The researchers want to know whether plasmoids can change the rate at which reconnection occurs. They also want to gauge how much energy reconnection imparts to the plasma particles. “But to clarify the relationship between plasmoids and reconnection, we have to know where the plasmoids are,” Bergstedt said. “That’s what machine learning could help us do.”
The scientists used computer-generated training data to ensure the program could recognize a range of plasma signatures. Typically, plasmoids created by computer models are idealized versions based on mathematical formulas with shapes — like perfect circles — that do not often occur in nature. If the program were trained only to recognize these perfect versions, it might miss those with other shapes. To prevent those misses, Bergstedt and Ji decided to use artificial, deliberately imperfect data so the program would have an accurate baseline for future studies. “Compared to mathematical models, the real world is messy,” Bergstedt said. “So we decided to let our program learn using data with fluctuations that you would get in actual observations. For instance, rather than beginning our simulations with a perfectly flat electrical current sheet, we give our sheet some wobbles. We’re hoping that the machine learning approach can allow for more nuance than a strict mathematical model can.” This research builds on past attempts in which Bergstedt and Ji wrote computer programs that incorporated more idealized models of plasmoids.
The use of machine learning will only become more common in astrophysics research, according to the scientists. “It could particularly be helpful when making extrapolations from small numbers of measurements, as we sometimes do when studying reconnection,” said Ji. “And the best way to learn how to use a new tool is to actually use it. We don’t want to stand on the sidelines and miss an opportunity.”
Bergstedt and Ji plan to use the plasmoid-detecting program to examine data being gathered by NASA’s Magnetospheric Multiscale (MMS) mission. Launched in 2015 to study reconnection, MMS consists of four spacecraft flying in formation through plasma in the magnetotail, the area in space pointing away from the sun that is controlled by Earth’s magnetic field.
The magnetotail is an ideal place to study reconnection because it combines accessibility with scale. “If we study reconnection by observing the sun, we can only take measurements from afar,” Bergstedt said. “If we observe reconnection in a laboratory, we can put our instruments directly into the plasma, but the sizes of the plasmas would be smaller than those typically found in space.” Studying reconnection in the magnetotail is an ideal middle option. “It’s a large and naturally occurring plasma that we can measure directly using spacecraft that fly through it,” Bergstedt said.
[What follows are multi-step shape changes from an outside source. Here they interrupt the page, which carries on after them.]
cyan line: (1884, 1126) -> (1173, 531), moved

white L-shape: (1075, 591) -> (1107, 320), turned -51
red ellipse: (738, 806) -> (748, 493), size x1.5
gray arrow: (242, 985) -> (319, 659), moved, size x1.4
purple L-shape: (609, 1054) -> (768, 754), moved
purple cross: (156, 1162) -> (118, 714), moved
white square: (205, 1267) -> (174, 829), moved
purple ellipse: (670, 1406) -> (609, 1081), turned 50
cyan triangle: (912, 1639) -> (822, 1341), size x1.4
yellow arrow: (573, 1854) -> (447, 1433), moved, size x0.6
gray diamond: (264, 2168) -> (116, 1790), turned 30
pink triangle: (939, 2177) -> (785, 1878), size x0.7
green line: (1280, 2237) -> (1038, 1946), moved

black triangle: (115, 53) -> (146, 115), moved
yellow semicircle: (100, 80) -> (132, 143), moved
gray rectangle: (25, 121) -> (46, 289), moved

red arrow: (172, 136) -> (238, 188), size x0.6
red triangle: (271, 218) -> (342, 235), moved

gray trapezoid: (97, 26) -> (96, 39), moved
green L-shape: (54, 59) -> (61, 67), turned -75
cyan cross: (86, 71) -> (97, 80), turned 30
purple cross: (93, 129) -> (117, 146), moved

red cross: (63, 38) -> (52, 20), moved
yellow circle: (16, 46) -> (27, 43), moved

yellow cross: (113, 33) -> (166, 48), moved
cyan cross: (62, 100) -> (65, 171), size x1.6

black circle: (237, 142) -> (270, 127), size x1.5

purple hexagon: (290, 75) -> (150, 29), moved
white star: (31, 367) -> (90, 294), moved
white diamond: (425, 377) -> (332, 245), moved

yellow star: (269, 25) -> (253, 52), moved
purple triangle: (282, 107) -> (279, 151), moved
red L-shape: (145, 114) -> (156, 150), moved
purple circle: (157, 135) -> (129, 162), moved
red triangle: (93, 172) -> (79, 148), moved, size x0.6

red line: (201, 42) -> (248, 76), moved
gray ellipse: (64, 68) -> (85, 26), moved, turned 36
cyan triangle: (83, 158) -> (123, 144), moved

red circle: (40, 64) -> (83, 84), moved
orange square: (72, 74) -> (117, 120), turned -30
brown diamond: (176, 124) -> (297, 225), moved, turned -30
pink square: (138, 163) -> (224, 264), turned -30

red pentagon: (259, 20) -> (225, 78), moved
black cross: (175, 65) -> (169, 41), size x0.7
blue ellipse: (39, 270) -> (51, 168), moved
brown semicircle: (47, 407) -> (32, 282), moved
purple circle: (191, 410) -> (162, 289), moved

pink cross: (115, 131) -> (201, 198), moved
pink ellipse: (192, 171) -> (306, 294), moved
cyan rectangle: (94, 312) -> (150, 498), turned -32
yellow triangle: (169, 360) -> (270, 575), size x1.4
As Bergstedt and Ji improve the plasmoid-detecting program, they hope to take two significant steps. The first is performing a procedure known as domain adaptation, which will help the program analyze datasets that it has never encountered before. The second step involves using the program to analyze data from the MMS spacecraft. “The methodology we demonstrated is mostly a proof of concept since we haven’t aggressively optimized it,” Bergstedt said. “We want to get the model working even better than it is now, start applying it to real data and then we’ll just go from there!”
This research was supported by the DOE’s Fusion Energy Sciences program under contract DE-AC0209CH11466, by NASA under grants NNH15AB29I and 80HQTR21T0105, and by the National Science Foundation Graduate Research Fellowship under grant DGE-2039656.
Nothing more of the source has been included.